Traditional Japanese tableware Edo-kiriko cut glasses
Edo-kiriko is a flashed glass with a various type of the patterns. The glassware is one of the Japanese traditional crafts. But it needs some conditions to be certified as real Edo-kiriko.
Glassware
Manual procedures
Mainly using rolling tools
Produced in designated area (centering on Koto-ku and Sumida-ku, Tokyo Prefecture)
Though there are the classic patterns of Edo-kiriko including yarai, shippo, and sasa-no-ha, we can also see the modern patterns.Of course, the patterns delight our eyes. Furthermore, you touch the patterns when you drink with the cut glass. You feel the bumpy surface.
The designs and colors of Edo-kiriko are timeless. So I recommend the traditional glassware as a gift too.
What is an Edo-kiriko?
“Kiriko” means the Japanese cut glass. Most of the today’s Edo-kiriko is a flashed glass and have some kind of colors including blue, red, and purple. But it had no color in Edo Period (1603-1868).
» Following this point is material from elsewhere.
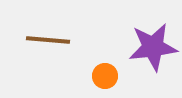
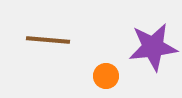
orange circle: moved 1 px right
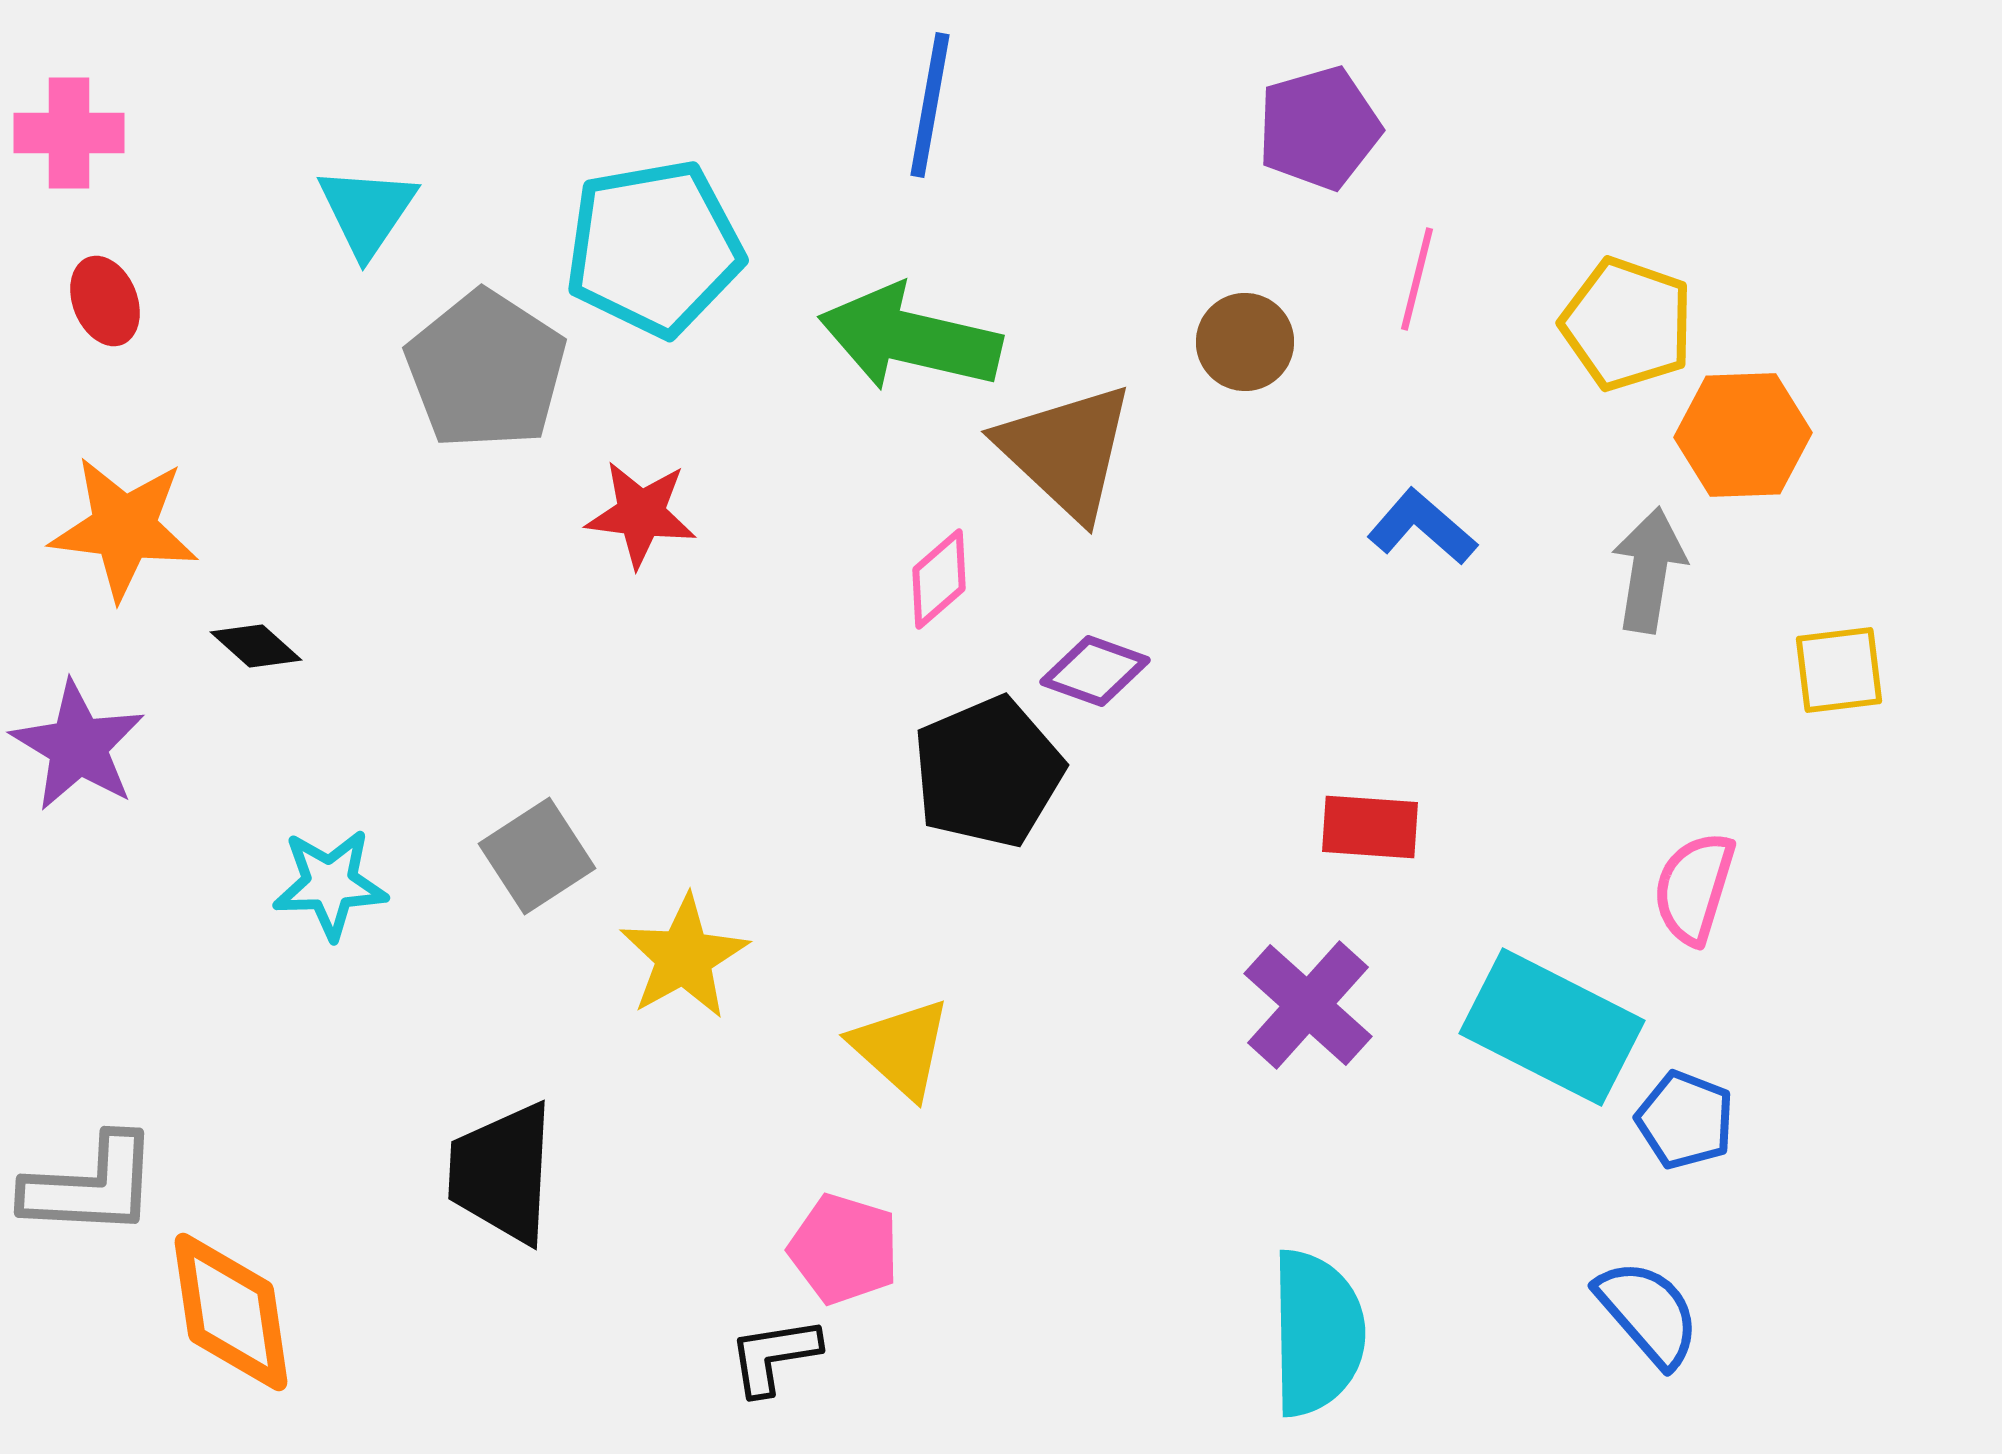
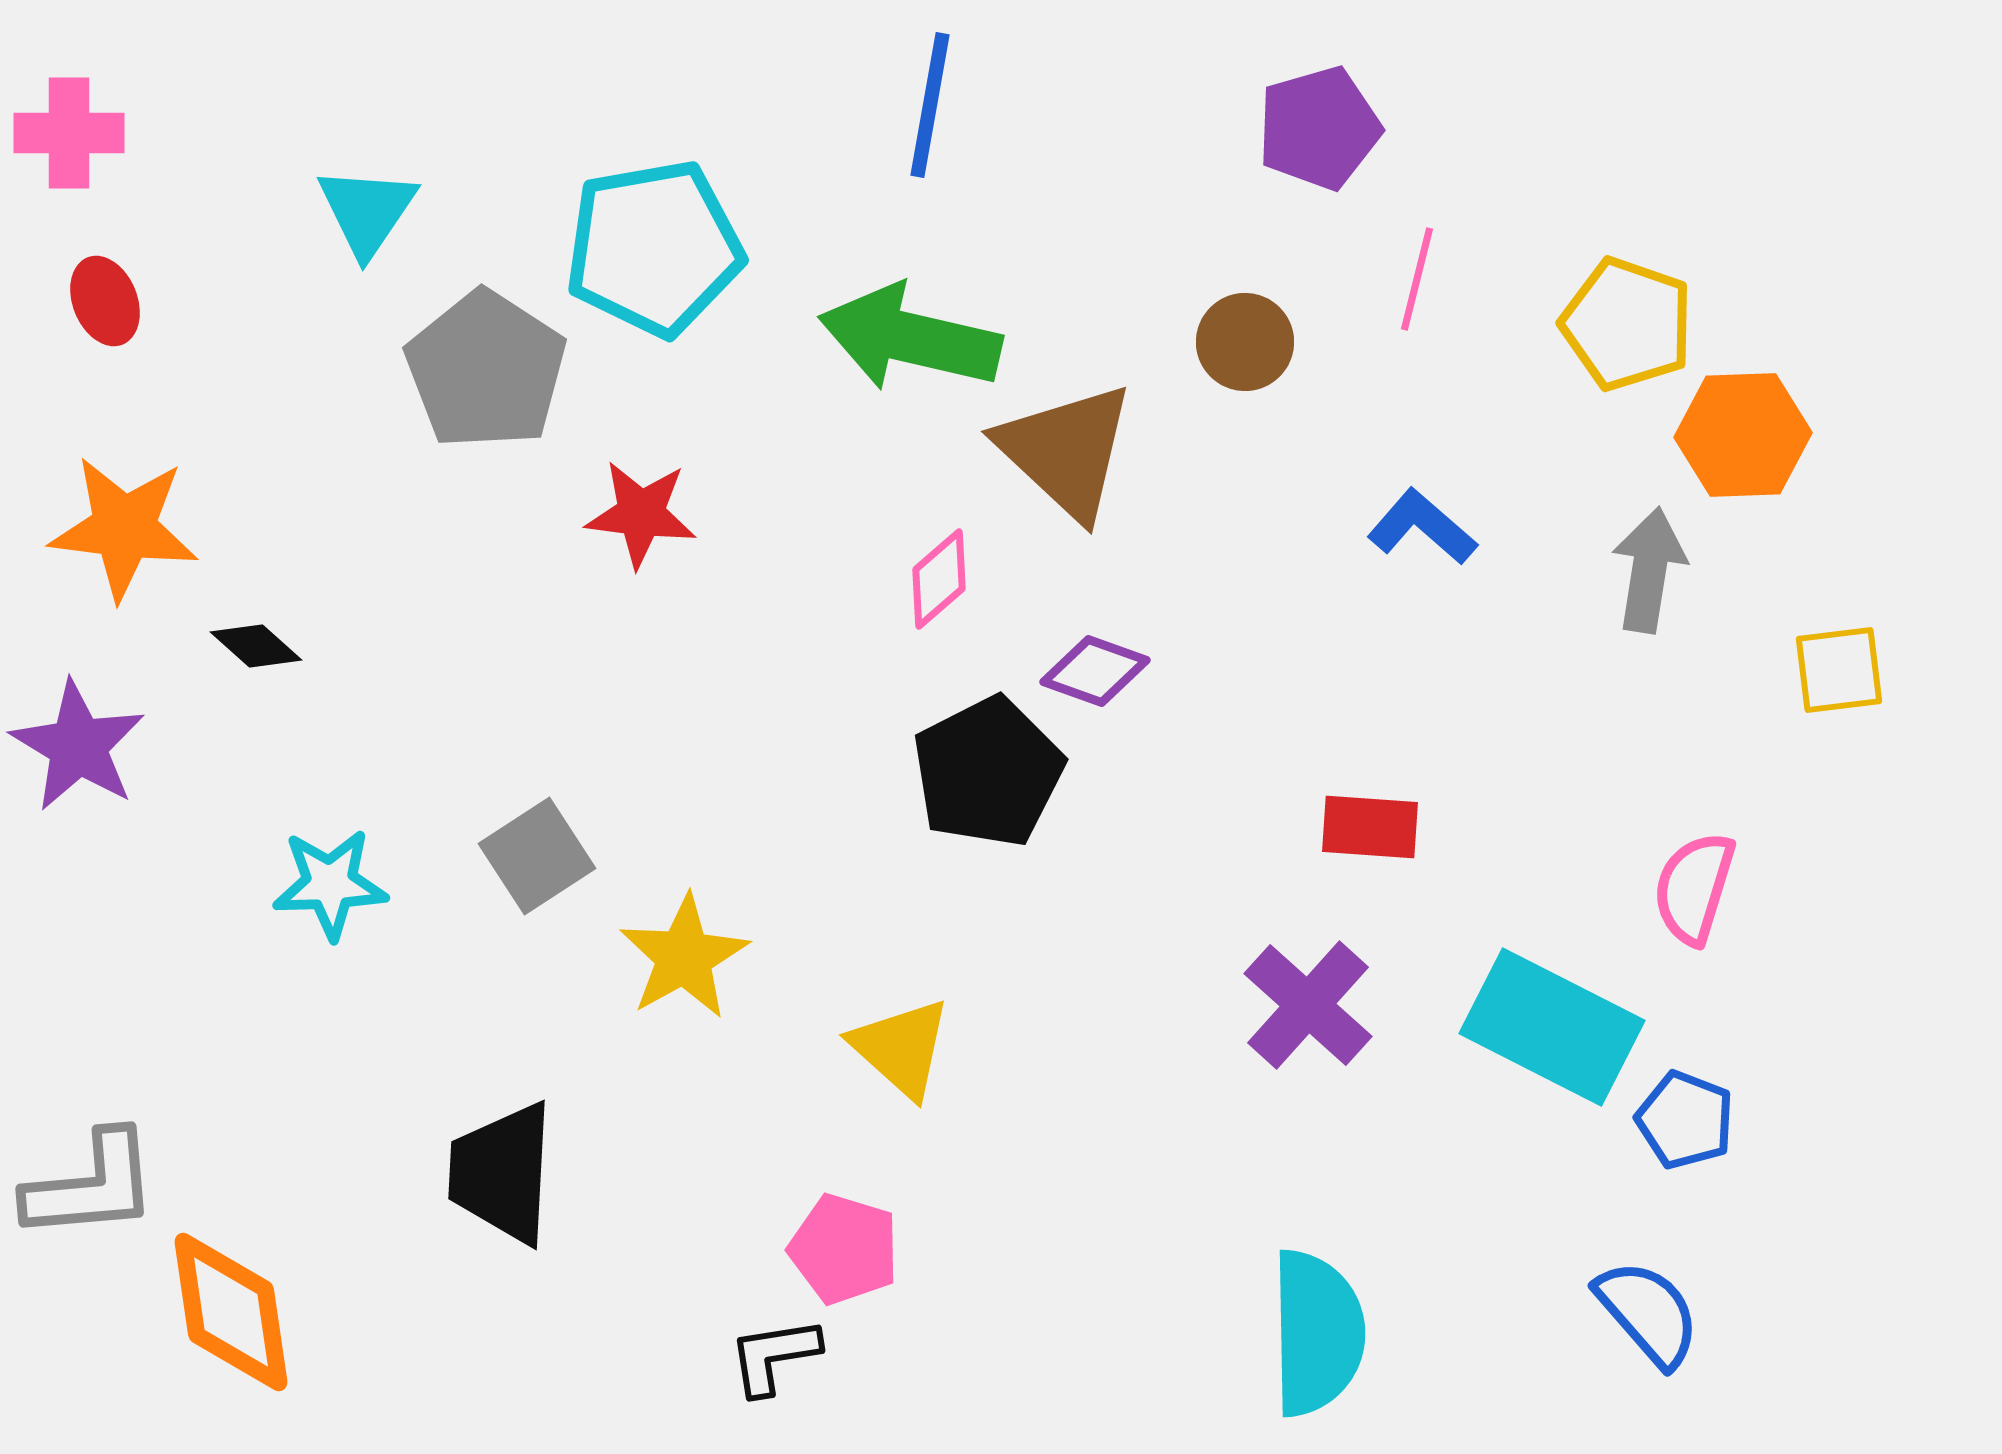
black pentagon: rotated 4 degrees counterclockwise
gray L-shape: rotated 8 degrees counterclockwise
It is said that the glass shop owner Kagaya Kyubei is the first person to make the Edo-kiriko in 1834. He engraved the patterns in the glasses with an emery.
Furthermore, Shinagawa Industrial Glass Factory was founded and the project to set up the glass industry got its start in 1873. After eight years, Japan government invited British engineer Emanuel Houptman and he taught the technique of cut glass to the dozen Japanese.
They established the technique of Edo-kiriko. Then the cutting way and materials were improved through the 20th century.
In 2004, the government designated Edo-kiriko as the Traditional Crafts. Still today, the craftsmen pursue the beauty and quality of the traditional glassware. They inherit the elegant and frank mind “iki” of the people in Edo.